Quelle attitude saine faut-il avoir vis-à-vis des dividendes ?

En CTO, il faut privilégier les actions qui versent un dividende représentant un rendement de 2% ou 3%. Ce montant augmentera vraisemblablement au cours du temps et pourrait représenter un rendement bien plus élevé (sur le montant investi) au moment de la phase de consommation du portefeuille.

En phase de capitalisation, il vaut mieux acheter une action qui verse un faible dividende mais dont le montant augmentera ainsi que le cours de l’action plutôt qu’une action avec un rendement de 8% dont le cours stagnera sur le long terme.

Un particulier qui entame sa phase de consommation peut tout à fait décider d’avoir un portefeuille mixte de croissance et orienté dividendes car sa logique n’est plus celle de la capitalisation maximale (orientation valorisation du stock) mais celle de vivre des revenus de son portefeuille (orientation flux de trésorerie).

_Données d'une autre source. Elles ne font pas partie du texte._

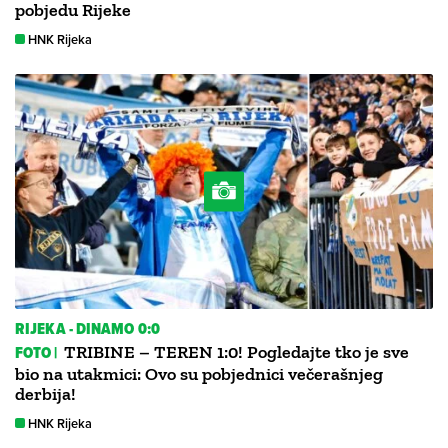
pobjedu Rijeke
HNK Rijeka
RIJEKA - DINAMO 0:0
FOTO |
TRIBINE – TEREN 1:0! Pogledajte tko je sve
bio na utakmici: Ovo su pobjednici večerašnjeg
derbija!
HNK Rijeka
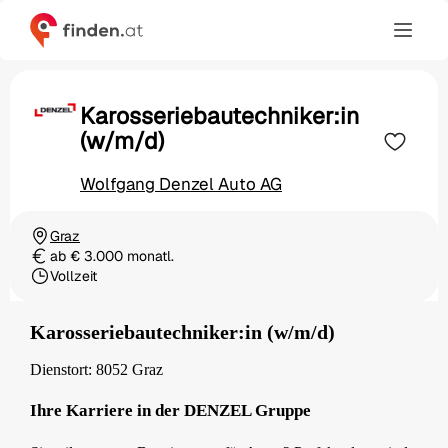
Karosseriebautechniker:in
(w/m/d)
Wolfgang Denzel Auto AG
Graz
Ortschaft
ab € 3.000 monatl.
Gehalt
Vollzeit
Beschäftigungsart
Karosseriebautechniker:in (w/m/d)
Dienstort: 8052 Graz
Ihre Karriere in der DENZEL Gruppe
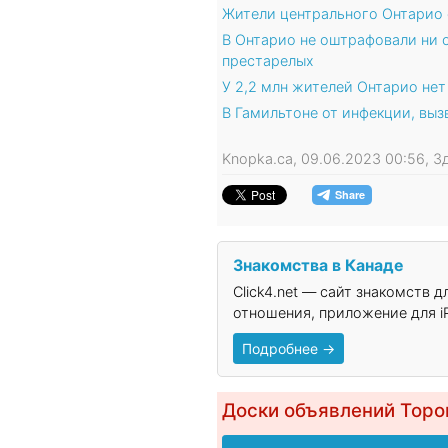
Жители центрального Онтарио
В Онтарио не оштрафовали ни о
престарелых
У 2,2 млн жителей Онтарио нет
В Гамильтоне от инфекции, выз
Knopka.ca, 09.06.2023 00:56, 
Знакомства в Канаде
Click4.net — сайт знакомств 
отношения, приложение для iP
Подробнее →
Доски объявлений Торо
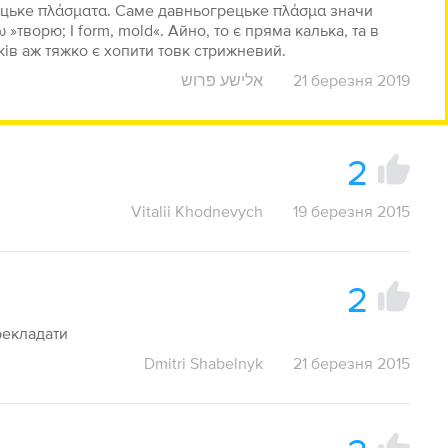
рецьке πλάσματα. Саме давньогрецьке πλάσμα значи
»творю; I form, mold«. Айно, то є пряма калька, та в
ків аж тяжко є хопити товк стрижневий.
אלישע פרוש
21 березня 2019
2
Vitalii Khodnevych
19 березня 2015
2
рекладати
Dmitri Shabelnyk
21 березня 2015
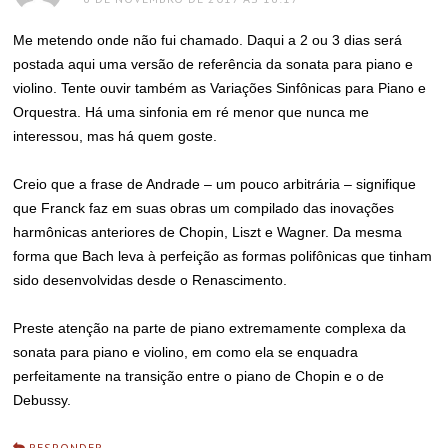
Me metendo onde não fui chamado. Daqui a 2 ou 3 dias será
postada aqui uma versão de referência da sonata para piano e
violino. Tente ouvir também as Variações Sinfônicas para Piano e
Orquestra. Há uma sinfonia em ré menor que nunca me
interessou, mas há quem goste.
Creio que a frase de Andrade – um pouco arbitrária – signifique
que Franck faz em suas obras um compilado das inovações
harmônicas anteriores de Chopin, Liszt e Wagner. Da mesma
forma que Bach leva à perfeição as formas polifônicas que tinham
sido desenvolvidas desde o Renascimento.
Preste atenção na parte de piano extremamente complexa da
sonata para piano e violino, em como ela se enquadra
perfeitamente na transição entre o piano de Chopin e o de
Debussy.
RESPONDER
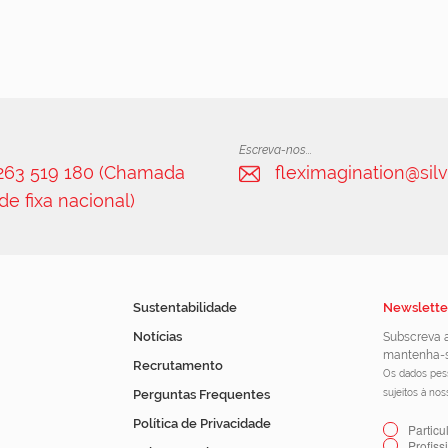
Escreva-nos...
 263 519 180 (Chamada
fleximagination@silv
de fixa nacional)
Sustentabilidade
Newslette
Notícias
Subscreva a
mantenha-s
Recrutamento
Os dados pess
Perguntas Frequentes
sujeitos à no
Política de Privacidade
Particu
Profiss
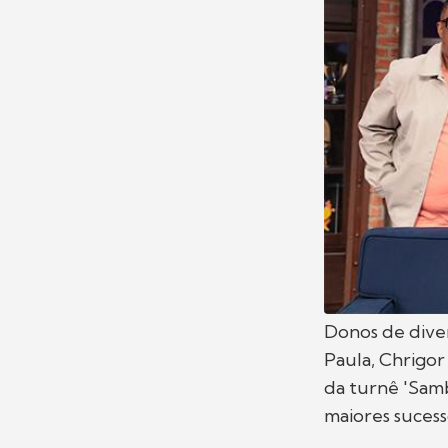
Donos de diver
Paula, Chrigor
da turnê 'Samb
maiores sucess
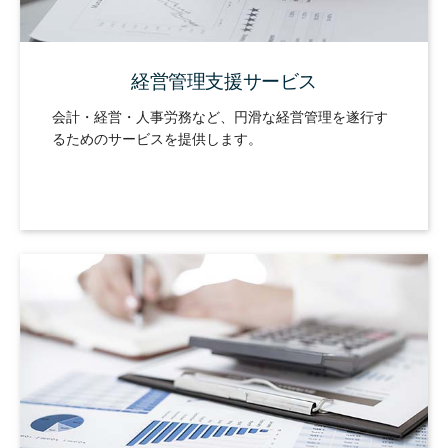
経営管理支援サービス
会計・経営・人事労務など、円滑な経営管理を遂行す
るためのサービスを提供します。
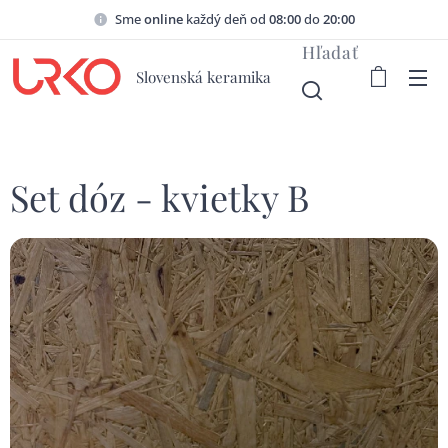
Sme
online
každý deň od
08:00
do
20:00
Hľadať
Slovenská keramika
Set dóz - kvietky B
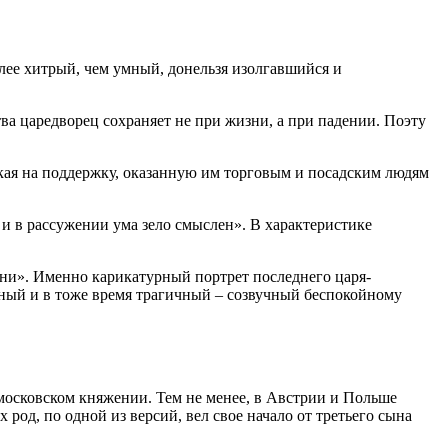
лее хитрый, чем умный, донельзя изолгавшийся и
ва царедворец сохраняет не при жизни, а при падении. Поэту
ая на поддержку, оказанную им торговым и посадским людям
и в рассужении ума зело смыслен». В характеристике
ни». Именно карикатурный портрет последнего царя-
жный и в тоже время трагичный – созвучный беспокойному
московском княжении. Тем не менее, в Австрии и Польше
од, по одной из версий, вел свое начало от третьего сына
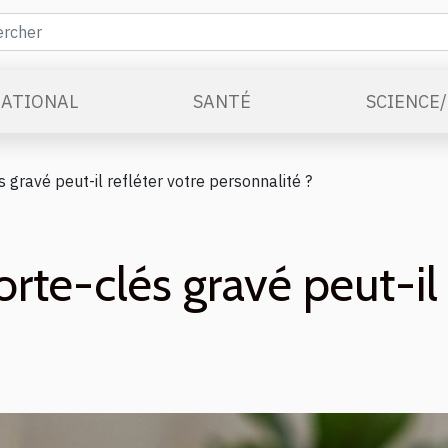
ATIONAL
SANTÉ
SCIENCE
gravé peut-il refléter votre personnalité ?
e-clés gravé peut-il r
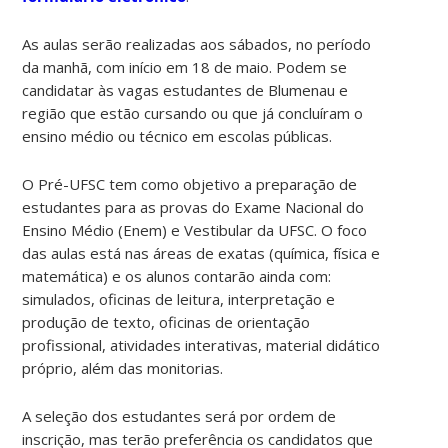
As aulas serão realizadas aos sábados, no período
da manhã, com início em 18 de maio. Podem se
candidatar às vagas estudantes de Blumenau e
região que estão cursando ou que já concluíram o
ensino médio ou técnico em escolas públicas.
O Pré-UFSC tem como objetivo a preparação de
estudantes para as provas do Exame Nacional do
Ensino Médio (Enem) e Vestibular da UFSC. O foco
das aulas está nas áreas de exatas (química, física e
matemática) e os alunos contarão ainda com:
simulados, oficinas de leitura, interpretação e
produção de texto, oficinas de orientação
profissional, atividades interativas, material didático
próprio, além das monitorias.
A seleção dos estudantes será por ordem de
inscrição, mas terão preferência os candidatos que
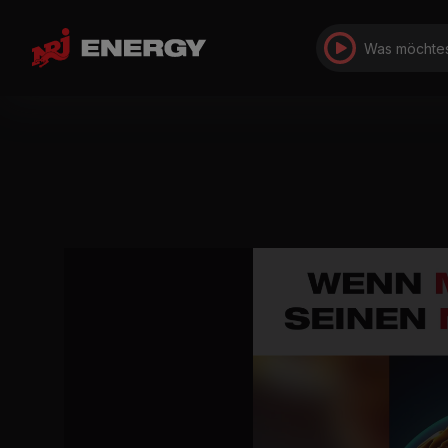
Was möchtes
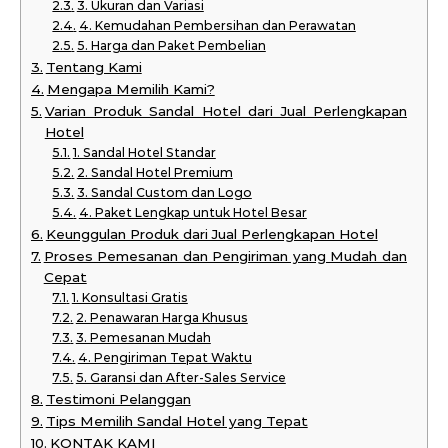
3. Ukuran dan Variasi
4. Kemudahan Pembersihan dan Perawatan
5. Harga dan Paket Pembelian
Tentang Kami
Mengapa Memilih Kami?
Varian Produk Sandal Hotel dari Jual Perlengkapan
Hotel
1. Sandal Hotel Standar
2. Sandal Hotel Premium
3. Sandal Custom dan Logo
4. Paket Lengkap untuk Hotel Besar
Keunggulan Produk dari Jual Perlengkapan Hotel
Proses Pemesanan dan Pengiriman yang Mudah dan
Cepat
1. Konsultasi Gratis
2. Penawaran Harga Khusus
3. Pemesanan Mudah
4. Pengiriman Tepat Waktu
5. Garansi dan After-Sales Service
Testimoni Pelanggan
Tips Memilih Sandal Hotel yang Tepat
KONTAK KAMI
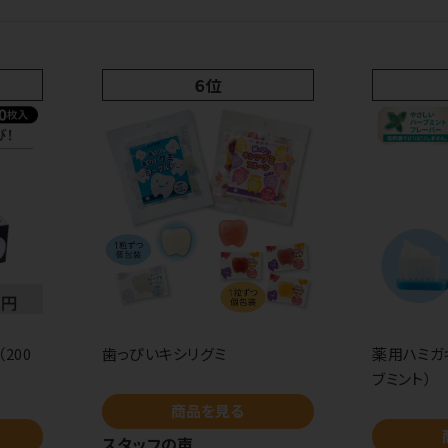
６位
200
歯っぴいキシリグミ
薬用ハミガ
ブミント）
商品を見る
スタッフの声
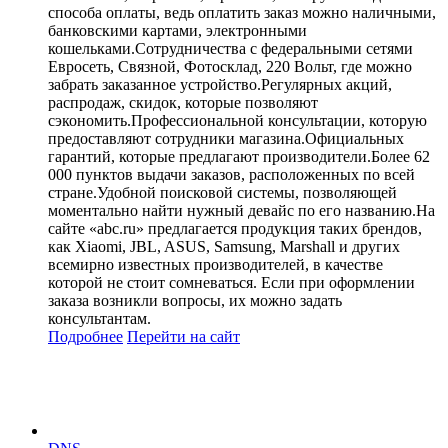
способа оплаты, ведь оплатить заказ можно наличными,
банковскими картами, электронными
кошельками.Сотрудничества с федеральными сетями
Евросеть, Связной, Фотосклад, 220 Вольт, где можно
забрать заказанное устройство.Регулярных акций,
распродаж, скидок, которые позволяют
сэкономить.Профессиональной консультации, которую
предоставляют сотрудники магазина.Официальных
гарантий, которые предлагают производители.Более 62
000 пунктов выдачи заказов, расположенных по всей
стране.Удобной поисковой системы, позволяющей
моментально найти нужный девайс по его названию.На
сайте «abc.ru» предлагается продукция таких брендов,
как Xiaomi, JBL, ASUS, Samsung, Marshall и других
всемирно известных производителей, в качестве
которой не стоит сомневаться. Если при оформлении
заказа возникли вопросы, их можно задать
консультантам.
Подробнее
Перейти
на сайт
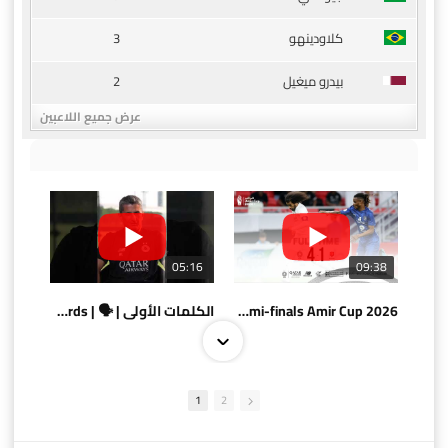
3
كلاودينهو
2
بيدرو ميغيل
عرض جميع اللاعبين
05:16
09:38
AlSadd 4/1 AlDuhail - Semi-finals Amir Cup 2026 #السد/ الدحيل
الكلمات الأولى | 🗣 | First words
1
2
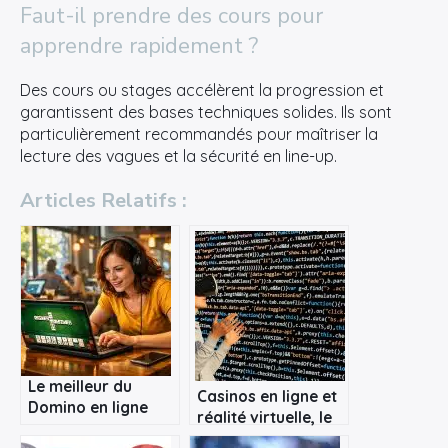
Faut-il prendre des cours pour
apprendre rapidement ?
Des cours ou stages accélèrent la progression et
garantissent des bases techniques solides. Ils sont
particulièrement recommandés pour maîtriser la
lecture des vagues et la sécurité en line-up.
Articles Relatifs :
Le meilleur du
Casinos en ligne et
Domino en ligne
réalité virtuelle, le
futur de l’iGaming ?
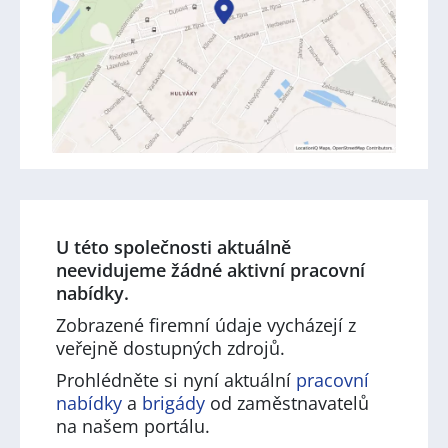
U této společnosti aktuálně
neevidujeme žádné aktivní pracovní
nabídky.
Zobrazené firemní údaje vycházejí z
veřejně dostupných zdrojů.
Prohlédněte si nyní aktuální
pracovní
nabídky
a
brigády
od zaměstnavatelů
na našem portálu.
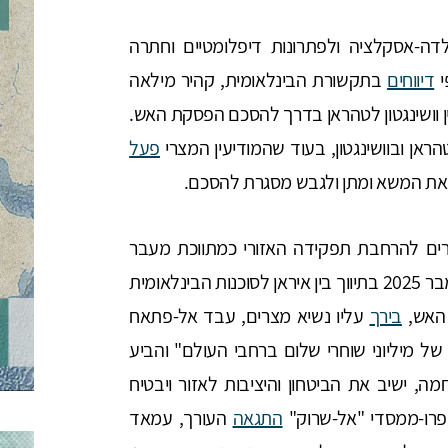
-אסקלציה ולפתרונות דיפלומטיים וחתרה
י
דיווחים
בתקשורת הבינלאומית, קהיר מילאה
וושינגטון לטהראן בדרך להסכם הפסקת האש.
אן ובוושינגטון, בעוד שהמודיעין המצרי
פעל
ת המשא ומתן ולגבש מסגרת להסכם.
ים להרחבת תפקידה האזורי כמתווכת מעבר
בספטמבר 2025 בתיווך בין איראן לסוכנות הבינלאומית
 האש,
בירך
עליו נשיא מצרים, עבד אל-פתאח
 מיליוני שוחרי שלום ברחבי העולם" והביע
, ישיב את הביטחון והיציבות לאזור ויבטיח
הפרו-ממסדי "אל-שרוק"
התגאה
העורך, עמאד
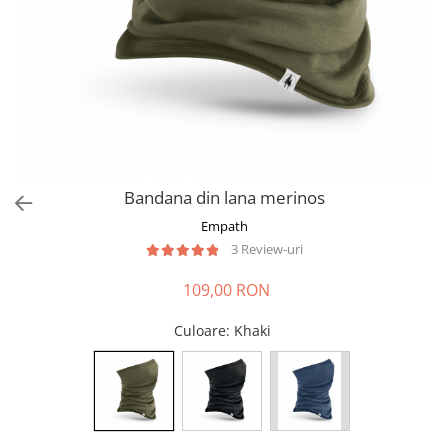
Bandana din lana merinos
Empath
3 Review-uri
109,00 RON
Culoare
: Khaki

Ces entreprises dites « à dividendes » ont une volatilité moindre que les sociétés de croissance, ce qui permet à l’investisseur en phase de consommation de stabiliser son portefeuille et de mieux gérer les fluctuations de cours, tout en percevant un revenu. Les entreprises matures à haut rendement ont un béta qui fait qu’elles baissent moins que le marché en bear market (préservation relative du capital) mais qu’a contrario elle sous-performe en bull market : cela peut donc tout à fait convenir à un particulier en phase rentière.

Il existe également des ETF répliquant un indice low volatility : un investisseur en titres vifs peut y trouver la liste des entreprises les moins volatiles pour faire son stock-picking.

Le point fondamental, mais qui est entièrement lié à la chance, c’est le point d’entrée sur les valeurs dites de rendement : un investisseur qui crée un portefeuille de rendement en pleine crise Covid (avec l’action Total à 23 € en mars 2020 par exemple) c’est une aubaine pour le rendement sur prix de revient car il va bénéficier à la fois du rendement du dividende et de la reprise haussière du cours en sortie de bear market. C’est la fameuse marge de sécurité de Benjamin Graham (L’investisseur intelligent).

Choisir la bonne enveloppe fiscale pour investir

Si l’investisseur souhaite un portefeuille mixte dividende et croissance au sein d’une allocation d’actifs globale bien définie, il faut qu’il choisisse la bonne enveloppe fiscale, sous peine de voir baisser son rendement net après fiscalité.

En PEA : privilégier les titres versant des dividendes (pour rappel les foncières ne sont pas éligibles en dehors de l’immobilier comme Nexity ou CBO). Lors de la perception du dividende, pas d’imposition immédiate et réinvestissement au sein du PEA.

En CTO : privilégier les ETF capitalisants pour éviter toute perception de dividende immédiatement fiscalisé (ex : flat tax de 30%) faisant ralentir la boule de neige des intérêts composés.
Y loger les aristocrates US du dividende (pas de possibilité de les mettre en PEA).

Donc en pratique…

Investir dans des sociétés qui ont un historique de performance solide, qui versent un dividende peu élevé mais en croissance régulière et dont le cours de bourse croit également sur le long terme est une méthode qui tient la route si elle est associée à un volet indiciel (investissement en ETF) pour être certain de capter la performance du marché (approche mixte).

Ce qu’il faut absolument éviter en phase de capitalisation/constitution de patrimoine ce sont les entreprises qui versent un dividende « gras » (high yield/haut rendement) car elles sont matures et évoluent le plus souvent dans des secteurs en déclin (le dividende étant un des derniers moyens utilisés pour « retenir » l’actionnaire).